## What is expected
The lines in the listing below are to be given again exactly, starting at the line holding "住所 / 神奈川県川崎市宮前区神木本町1丁目5−7−2" and ending at the line holding "ile ortak çalışarak Super Smash Bros.". Do not include pictures.

═══ Records supplied ═══

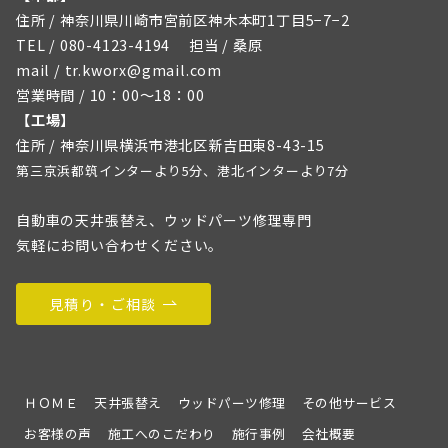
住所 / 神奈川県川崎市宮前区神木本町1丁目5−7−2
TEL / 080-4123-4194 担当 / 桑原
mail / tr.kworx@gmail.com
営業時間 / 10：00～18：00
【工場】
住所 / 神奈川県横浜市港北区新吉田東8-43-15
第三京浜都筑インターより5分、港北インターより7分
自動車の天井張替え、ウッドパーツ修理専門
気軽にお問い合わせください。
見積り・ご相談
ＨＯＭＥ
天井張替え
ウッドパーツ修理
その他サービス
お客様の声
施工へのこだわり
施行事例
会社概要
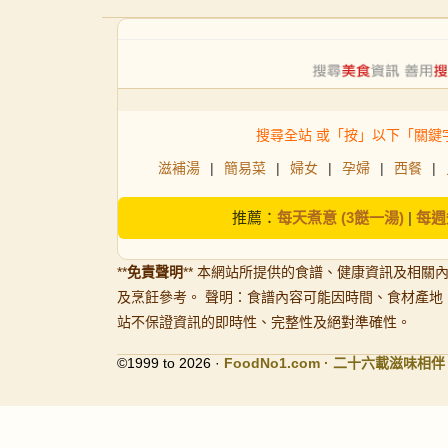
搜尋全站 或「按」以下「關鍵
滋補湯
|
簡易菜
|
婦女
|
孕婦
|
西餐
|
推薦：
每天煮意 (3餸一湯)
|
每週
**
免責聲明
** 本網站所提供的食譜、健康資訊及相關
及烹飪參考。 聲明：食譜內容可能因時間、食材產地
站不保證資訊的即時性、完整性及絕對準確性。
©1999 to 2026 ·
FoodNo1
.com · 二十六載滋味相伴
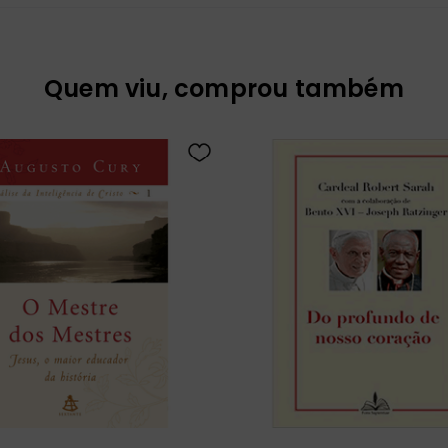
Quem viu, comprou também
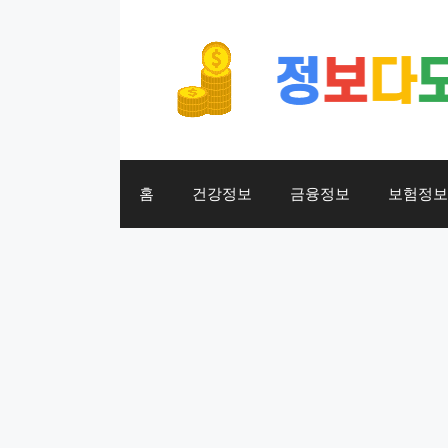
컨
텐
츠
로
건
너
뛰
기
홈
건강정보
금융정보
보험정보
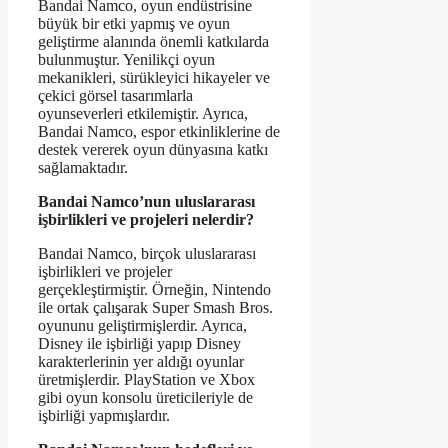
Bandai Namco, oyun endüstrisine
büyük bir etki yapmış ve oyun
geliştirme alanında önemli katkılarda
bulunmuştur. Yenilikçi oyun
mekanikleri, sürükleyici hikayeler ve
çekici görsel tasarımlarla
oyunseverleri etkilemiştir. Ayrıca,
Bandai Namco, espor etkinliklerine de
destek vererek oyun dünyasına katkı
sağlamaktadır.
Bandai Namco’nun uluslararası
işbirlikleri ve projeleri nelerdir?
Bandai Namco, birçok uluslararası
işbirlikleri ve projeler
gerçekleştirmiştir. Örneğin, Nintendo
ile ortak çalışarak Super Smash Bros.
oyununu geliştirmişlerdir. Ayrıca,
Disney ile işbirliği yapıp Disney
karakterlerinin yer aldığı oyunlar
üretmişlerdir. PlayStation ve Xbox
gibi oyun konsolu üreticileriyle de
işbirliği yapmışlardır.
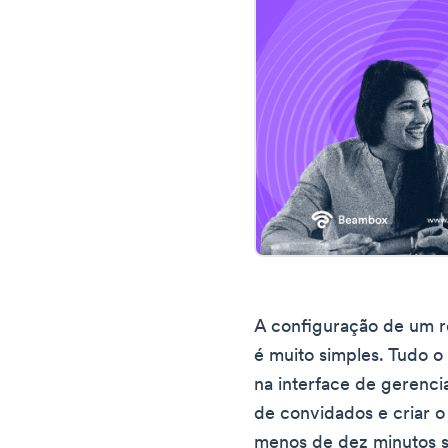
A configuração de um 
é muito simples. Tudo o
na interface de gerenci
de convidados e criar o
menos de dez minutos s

═══
═══ Records supplied ═══

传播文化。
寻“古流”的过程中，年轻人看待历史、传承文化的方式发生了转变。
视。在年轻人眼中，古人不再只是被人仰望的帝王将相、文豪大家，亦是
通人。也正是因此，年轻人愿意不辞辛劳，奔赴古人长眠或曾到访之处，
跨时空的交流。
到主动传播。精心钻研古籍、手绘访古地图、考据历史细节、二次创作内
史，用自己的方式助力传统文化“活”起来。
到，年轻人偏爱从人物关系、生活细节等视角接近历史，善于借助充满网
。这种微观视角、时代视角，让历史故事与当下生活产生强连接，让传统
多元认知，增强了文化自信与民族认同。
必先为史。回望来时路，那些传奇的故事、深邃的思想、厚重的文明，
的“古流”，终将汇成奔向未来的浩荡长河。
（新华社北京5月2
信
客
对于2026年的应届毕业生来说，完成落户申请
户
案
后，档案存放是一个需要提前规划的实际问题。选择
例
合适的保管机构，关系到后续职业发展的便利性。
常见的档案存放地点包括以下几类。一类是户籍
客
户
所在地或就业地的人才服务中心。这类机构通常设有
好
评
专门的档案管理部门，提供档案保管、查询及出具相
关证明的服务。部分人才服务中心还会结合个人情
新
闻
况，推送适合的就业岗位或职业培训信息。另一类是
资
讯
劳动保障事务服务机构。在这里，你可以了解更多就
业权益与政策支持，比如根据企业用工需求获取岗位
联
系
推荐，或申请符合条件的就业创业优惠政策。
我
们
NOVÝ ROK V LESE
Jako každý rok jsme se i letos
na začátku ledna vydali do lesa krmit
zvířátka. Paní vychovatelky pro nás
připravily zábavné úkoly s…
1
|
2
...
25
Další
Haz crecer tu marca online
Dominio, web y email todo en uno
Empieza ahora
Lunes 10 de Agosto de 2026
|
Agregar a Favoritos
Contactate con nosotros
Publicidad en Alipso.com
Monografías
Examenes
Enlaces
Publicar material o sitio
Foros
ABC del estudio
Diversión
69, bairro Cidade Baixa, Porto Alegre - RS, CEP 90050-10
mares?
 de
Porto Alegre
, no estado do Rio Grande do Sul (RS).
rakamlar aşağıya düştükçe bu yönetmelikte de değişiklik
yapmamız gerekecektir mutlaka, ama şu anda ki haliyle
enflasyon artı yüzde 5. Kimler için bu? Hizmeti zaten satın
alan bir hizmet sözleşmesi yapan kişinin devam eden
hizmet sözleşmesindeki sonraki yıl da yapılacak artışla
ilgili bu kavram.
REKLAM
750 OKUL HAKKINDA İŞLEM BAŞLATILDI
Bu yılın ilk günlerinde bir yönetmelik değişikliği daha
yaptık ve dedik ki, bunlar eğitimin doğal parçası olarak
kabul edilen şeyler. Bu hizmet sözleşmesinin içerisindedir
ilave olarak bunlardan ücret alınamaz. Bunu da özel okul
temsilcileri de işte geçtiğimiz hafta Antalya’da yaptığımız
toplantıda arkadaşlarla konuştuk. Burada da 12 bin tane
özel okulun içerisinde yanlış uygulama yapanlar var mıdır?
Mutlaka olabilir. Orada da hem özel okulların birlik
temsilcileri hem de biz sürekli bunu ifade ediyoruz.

═══

## Answer to this problem
住所 / 神奈川県川崎市宮前区神木本町1丁目5−7−2
TEL / 080-4123-4194 担当 / 桑原
mail / tr.kworx@gmail.com
営業時間 / 10：00～18：00
【工場】
住所 / 神奈川県横浜市港北区新吉田東8-43-15
第三京浜都筑インターより5分、港北インターより7分
自動車の天井張替え、ウッドパーツ修理専門
気軽にお問い合わせください。
見積り・ご相談
ＨＯＭＥ
天井張替え
ウッドパーツ修理
その他サービス
お客様の声
施工へのこだわり
施行事例
会社概要
搜尋全站 或「按」以下「關鍵
滋補湯
|
簡易菜
|
婦女
|
孕婦
|
西餐
|
推薦：
每天煮意 (3餸一湯)
|
每週
**
免責聲明
** 本網站所提供的食譜、健康資訊及相關
及烹飪參考。 聲明：食譜內容可能因時間、食材產地
站不保證資訊的即時性、完整性及絕對準確性。
©1999 to 2026 ·
FoodNo1
.com · 二十六載滋味相伴
Quem viu, comprou também
컨
텐
츠
로
건
너
뛰
기
홈
건강정보
금융정보
보험정보
Bandai Namco, oyun endüstrisine
büyük bir etki yapmış ve oyun
geliştirme alanında önemli katkılarda
bulunmuştur. Yenilikçi oyun
mekanikleri, sürükleyici hikayeler ve
çekici görsel tasarımlarla
oyunseverleri etkilemiştir. Ayrıca,
Bandai Namco, espor etkinliklerine de
destek vererek oyun dünyasına katkı
sağlamaktadır.
Bandai Namco’nun uluslararası
işbirlikleri ve projeleri nelerdir?
Bandai Namco, birçok uluslararası
işbirlikleri ve projeler
gerçekleştirmiştir. Örneğin, Nintendo
ile ortak çalışarak Super Smash Bros.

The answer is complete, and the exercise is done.